Ava’s experiences of the war felt raw and heightened, and evoked a real sense of fear and uncertainty during the book. The war was constantly on Ava’s mind, and this was shown through her letters that were censored, and filled with reminders of what the war was like. We get a glimpse of what Australia’s experience with the war was like in this book, and how it impacted a family and their small community as everyone coped with trauma of some kind. I was very eager to read this book, having read Helen’s previous books, The Rebels of Mount Buffalo and Legend of the Lighthouse Moon, and it didn’t let me down at all.

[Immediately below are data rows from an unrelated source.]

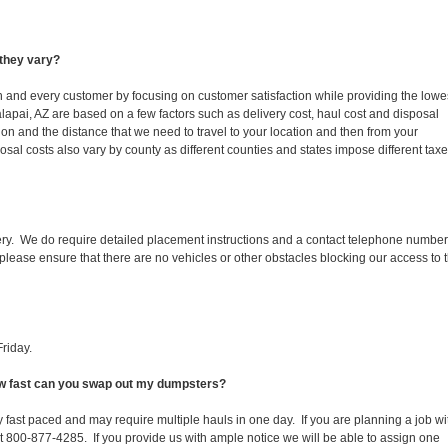
they vary?
ch and every customer by focusing on customer satisfaction while providing the lowe
lapai, AZ are based on a few factors such as delivery cost, haul cost and disposal
ion and the distance that we need to travel to your location and then from your
isposal costs also vary by county as different counties and states impose different tax
ery. We do require detailed placement instructions and a contact telephone number
lease ensure that there are no vehicles or other obstacles blocking our access to 
riday.
How fast can you swap out my dumpsters?
 fast paced and may require multiple hauls in one day. If you are planning a job wi
at 800-877-4285. If you provide us with ample notice we will be able to assign one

Everything I hoped for this book was there, and everything about it was dealt with sensitively and in a way that middle grade to early young adult readers can understand. It is a great book for older readers too, because it deals with the events of the bombing of Darwin in a very human way.
This is what makes books that have war and historical events work so well for me. They have the facts, but they also have the human connection we need. That makes historical events real, or at least, humanise them beyond the stark facts of how many people died or where something happened. It makes history come to life. And Ava is such a wonderful character, who shows us how children were affected by war, by what they heard and saw. These are stories that need to be heard, and middle grade and young adult fiction does an excellent job of this.
I think On Gallant Wings is an exceptional book about the war and how different people responded to what was going on, and their responses once they got home. It didn’t shy away from showing racism and discrimination, and it also allowed the characters to talk about it. To say that they felt it was wrong, and to do what they could to remain fair and understanding. It is a great book to add to our knowledge of the war in Australia, and particularly about how it impacted children and families. Helen has done an excellent job of bringing it all together with delicacy, sensitivity and a profound understanding grounded in research to bring this to life.